The wearing of white clothing may have been associated in England with specific foreign sects that were considered heretical and accused of deviant sexual practices. [Note: Dinshaw doesn’t name the sects specifically.] From accusations of heresy, it was a small step to Lollardy at that time. Thus her clothing may have drawn accusations of Lollady “by contagion” as it were, even though her actions and beliefs were clearly in contradiction with Lollard principles.

Kempe’s status as a widow who adopted the signifier of virginity provokes a discussion of attitudes toward sexual experience and sexual continence. It can be seen as a type of transvestism to use clothing to cross or blur categories in this way.

At this point, I’m going to skim over the long discussion of Kempe’s behavior under questioning. One of Dinshaw’s points here is that Kempe’s habit of answering back and challenging her questioners raises issues of authority and truth. If two people can charge each other with sexual deviance, who has the right to make such a charge?

On multiple occasions, Kempe was accused of “leading women astray.” But what exactly was she being charged with? The language hints at, but does not outright name, same-sex acts.

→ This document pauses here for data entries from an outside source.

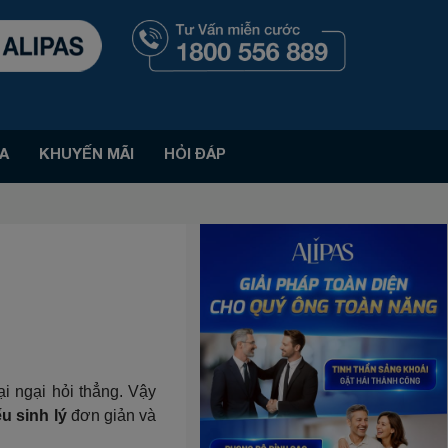
A
KHUYẾN MÃI
HỎI ĐÁP
ại ngại hỏi thẳng. Vậy
u sinh lý
đơn giản và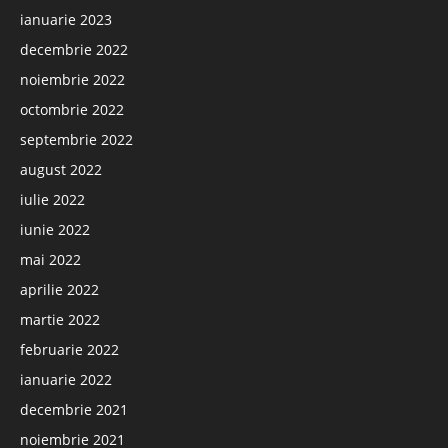
ianuarie 2023
decembrie 2022
noiembrie 2022
octombrie 2022
septembrie 2022
august 2022
iulie 2022
iunie 2022
mai 2022
aprilie 2022
martie 2022
februarie 2022
ianuarie 2022
decembrie 2021
noiembrie 2021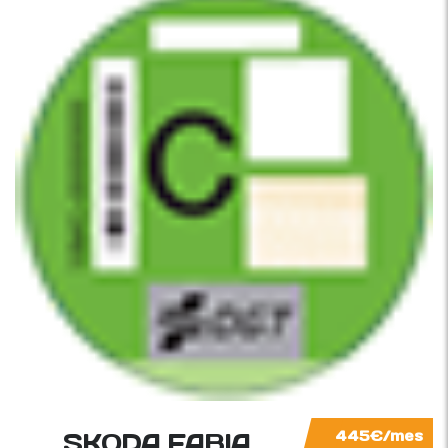
SKODA FABIA
445€/mes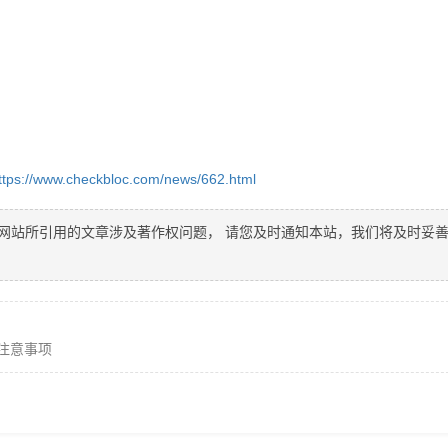
ttps://www.checkbloc.com/news/662.html
网站所引用的文章涉及著作权问题， 请您及时通知本站，我们将及时妥
注意事项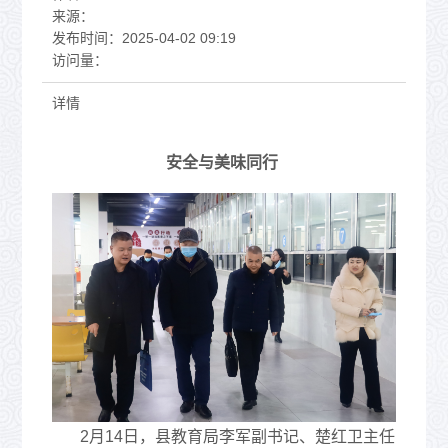
来源：
发布时间：
2025-04-02 09:19
访问量：
详情
安全与美味同行
2月14日，县教育局李军副书记、楚红卫主任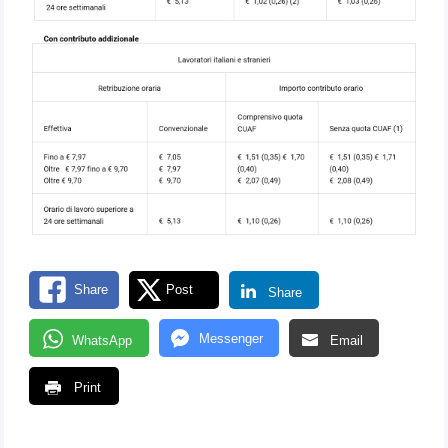
Share
Post
Share
Messenger
WhatsApp
Email
Print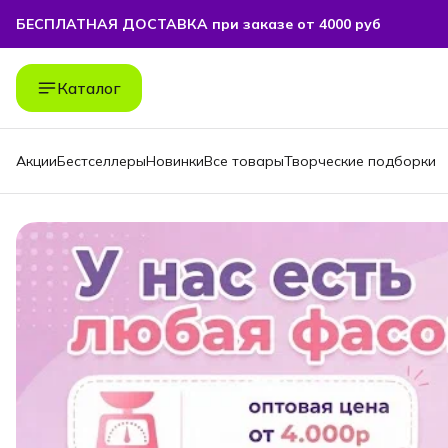
БЕСПЛАТНАЯ ДОСТАВКА при заказе от 4000 руб
БЕСПЛАТНАЯ ДОСТАВКА при заказе от 4000 руб
Каталог
Акции
Бестселлеры
Новинки
Все товары
Творческие подборки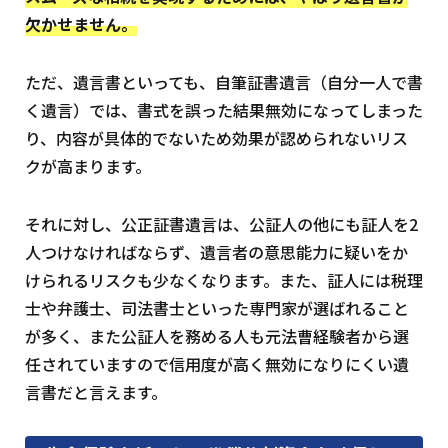
欠かせません。
ただ、遺言書といっても、自筆証書遺言（自分一人で書
く遺言）では、書式を誤った結果無効になってしまった
り、内容が具体的でないため効果が認められないリス
クが高まります。
それに対し、公正証書遺言は、公証人の他にも証人を2
人つけなければならず、遺言者の意思能力に疑いをか
けられるリスクも少なくなります。また、証人には税理
士や弁護士、司法書士といった専門家が選ばれること
が多く、また公証人を務める人も元法曹経験者から選
任されていますので信用度が高く無効になりにくい遺
言書だと言えます。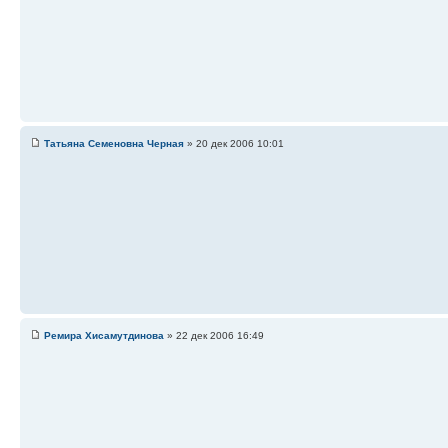
Татьяна Семеновна Черная
» 20 дек 2006 10:01
Ремира Хисамутдинова
» 22 дек 2006 16:49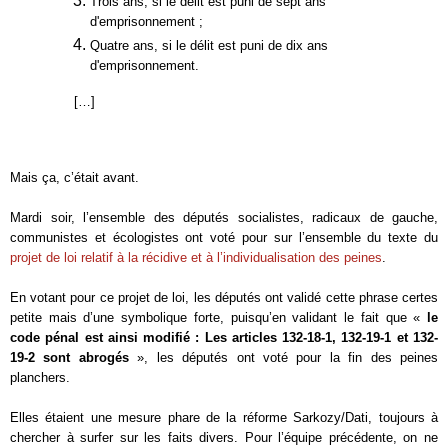
Trois ans, si le délit est puni de sept ans
d'emprisonnement ;
Quatre ans, si le délit est puni de dix ans
d'emprisonnement.
[…]
Mais ça, c’était avant.
Mardi soir, l’ensemble des députés socialistes, radicaux de gauche,
communistes et écologistes ont voté pour sur l’ensemble du texte du
projet de loi relatif à la récidive et à l’individualisation des peines
.
En votant pour ce projet de loi, les députés ont validé cette phrase certes
petite mais d’une symbolique forte, puisqu’en validant le fait que «
le
code pénal est ainsi modifié : Les articles 132-18-1, 132-19-1 et 132-
19-2 sont abrogés
», les députés ont voté pour la fin des peines
planchers.
Elles étaient une mesure phare de la réforme Sarkozy/Dati, toujours à
chercher à surfer sur les faits divers. Pour l’équipe précédente, on ne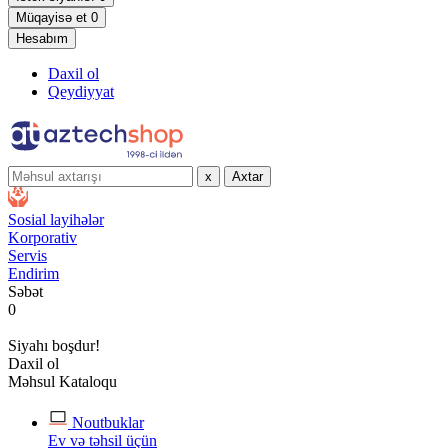
Müqayisə et
0
Hesabım
Daxil ol
Qeydiyyat
x
Axtar
Sosial layihələr
Korporativ
Servis
Endirim
Səbət
0
Siyahı boşdur!
Daxil ol
Məhsul Kataloqu
Noutbuklar
Ev və təhsil üçün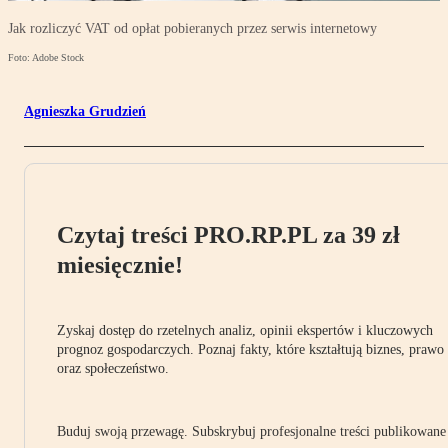
Jak rozliczyć VAT od opłat pobieranych przez serwis internetowy
Foto: Adobe Stock
Agnieszka Grudzień
Czytaj treści PRO.RP.PL za 39 zł
miesięcznie!
Zyskaj dostęp do rzetelnych analiz, opinii ekspertów i kluczowych
prognoz gospodarczych. Poznaj fakty, które kształtują biznes, prawo
oraz społeczeństwo.
Buduj swoją przewagę. Subskrybuj profesjonalne treści publikowane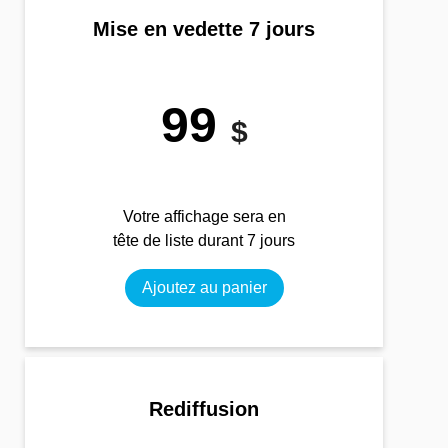
Mise en vedette 7 jours
99
$
Votre affichage sera en
tête de liste durant 7 jours
Ajoutez au panier
Rediffusion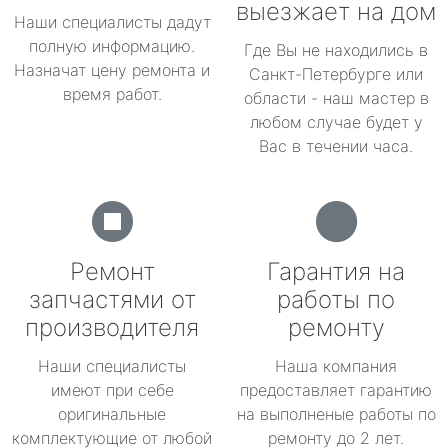
выезжает на дом
Наши специалисты дадут
полную информацию.
Где Вы не находились в
Назначат цену ремонта и
Санкт-Петербурге или
время работ.
области - наш мастер в
любом случае будет у
Вас в течении часа.
Ремонт
Гарантия на
запчастями от
работы по
производителя
ремонту
Наши специалисты
Наша компания
имеют при себе
предоставляет гарантию
оригинальные
на выполненые работы по
комплектующие от любой
ремонту до 2 лет.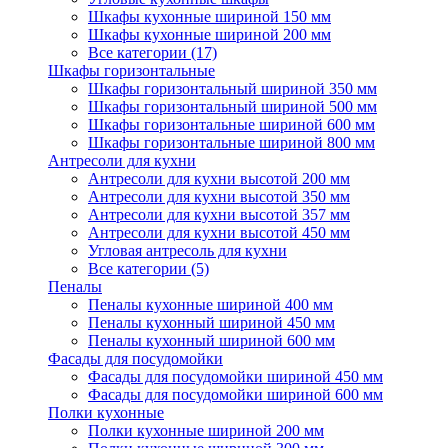
Шкафы кухонные шириной 150 мм
Шкафы кухонные шириной 200 мм
Все категории (17)
Шкафы горизонтальные
Шкафы горизонтальный шириной 350 мм
Шкафы горизонтальный шириной 500 мм
Шкафы горизонтальные шириной 600 мм
Шкафы горизонтальные шириной 800 мм
Антресоли для кухни
Антресоли для кухни высотой 200 мм
Антресоли для кухни высотой 350 мм
Антресоли для кухни высотой 357 мм
Антресоли для кухни высотой 450 мм
Угловая антресоль для кухни
Все категории (5)
Пеналы
Пеналы кухонные шириной 400 мм
Пеналы кухонный шириной 450 мм
Пеналы кухонный шириной 600 мм
Фасады для посудомойки
Фасады для посудомойки шириной 450 мм
Фасады для посудомойки шириной 600 мм
Полки кухонные
Полки кухонные шириной 200 мм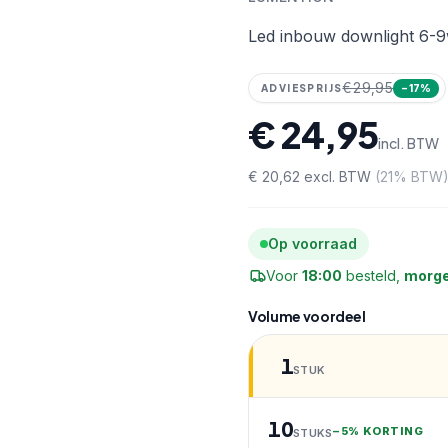
Artikelnr:
927-D1109-CCT-
Led inbouw downlight 6-
€29,95
ADVIESPRIJS
−
17
%
€ 24,95
incl. BTW
€ 20,62
excl. BTW
(
21
% BTW
Op voorraad
Voor
18:00
besteld,
morge
Volume voordeel
1
STUK
10
−
5% KORTING
STUKS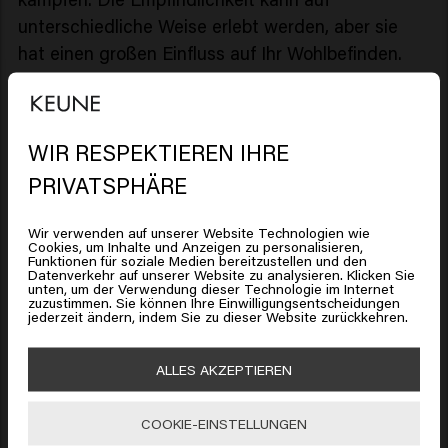
unterschiedliche Weise erlebt werden, aber sie
hat einen großen Einfluss auf Ihr Wohlbefinden.
Wie bekomme ich eine empfindliche
Kopfhaut?
Es gibt mehrere Gründe, warum Ihre Kopfhaut
WIR RESPEKTIEREN IHRE
empfindlich reagieren kann:
PRIVATSPHÄRE
Sie haben eine allergische Reaktion auf ein Produkt,
Wir verwenden auf unserer Website Technologien wie
Cookies, um Inhalte und Anzeigen zu personalisieren,
das Sie verwenden
Es sieht so aus, als ob Sie sich in
Funktionen für soziale Medien bereitzustellen und den
Datenverkehr auf unserer Website zu analysieren. Klicken Sie
Eine aggressive chemische Behandlung
United States of America
unten, um der Verwendung dieser Technologie im Internet
zuzustimmen. Sie können Ihre Einwilligungsentscheidungen
befinden
Witterungseinflüsse
jederzeit ändern, indem Sie zu dieser Website zurückkehren.
Falsche Pflegebehandlung der Kopfhaut
Klicken Sie auf Gehen oder wählen Sie unten Ihren
Ihre Lösung
ALLES AKZEPTIEREN
Standort
Verwenden Sie Produkte, die entwickelt wurden,
um die Kopfhaut zu erneuern und wieder ins
COOKIE-EINSTELLUNGEN
🇺🇸
United States of America 🛒
Gleichgewicht zu bringen. Die meisten dieser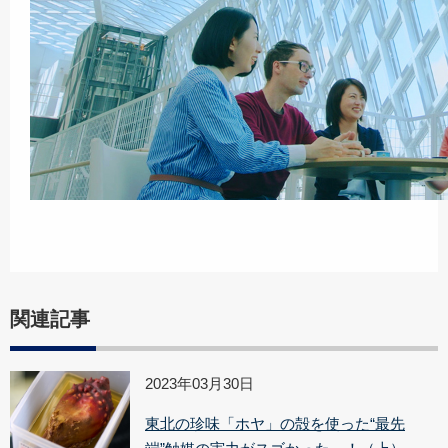
関連記事
2023年03月30日
東北の珍味「ホヤ」の殻を使った“最先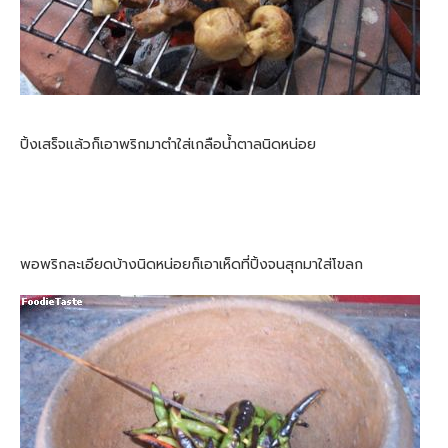
ปิ้งเสร็จแล้วก็เอาพริกมาตำใส่เกลือน้ำตาลนิดหน่อย
พอพริกละเอียดบ้างนิดหน่อยก็เอาเห็ดที่ปิ้งจนสุกมาใส่โขลก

There is a long analysis of Kempe’s habit of public crying and lamentation over Christ’s passion and how this was considered disruptive. We then move on to a modern work of fiction that uses Kempe as a touchstone in a queer (male) narrative. And then the discussion goes sideways into debates over modern arts and research grants and the uses of accusations over whether particular projects are absurd and unworthy.

Contents summary: 

This final section starts with the inspiration for the book’s title in a line from the movie Pulp Fiction. Dinshaw explores the imagery of sodomitical rape in this movie and other films. There is an association of the concept of “medieval” as an out-of-context reference alongside imagery of male aggressive sexuality, contrasted at the same time with male bonding. The same preoccupations, Dinshaw asserts, run through Foucault’s History of Sexuality volume 1.

The rest of the conclusion both critiques and celebrates Foucault’s work with its contras between identities and acts, and how acts tend to be prosecuted only when they disturb the social order. But since I’ll be covering Foucault’s work separately, I think I’ll leave the details for that entry.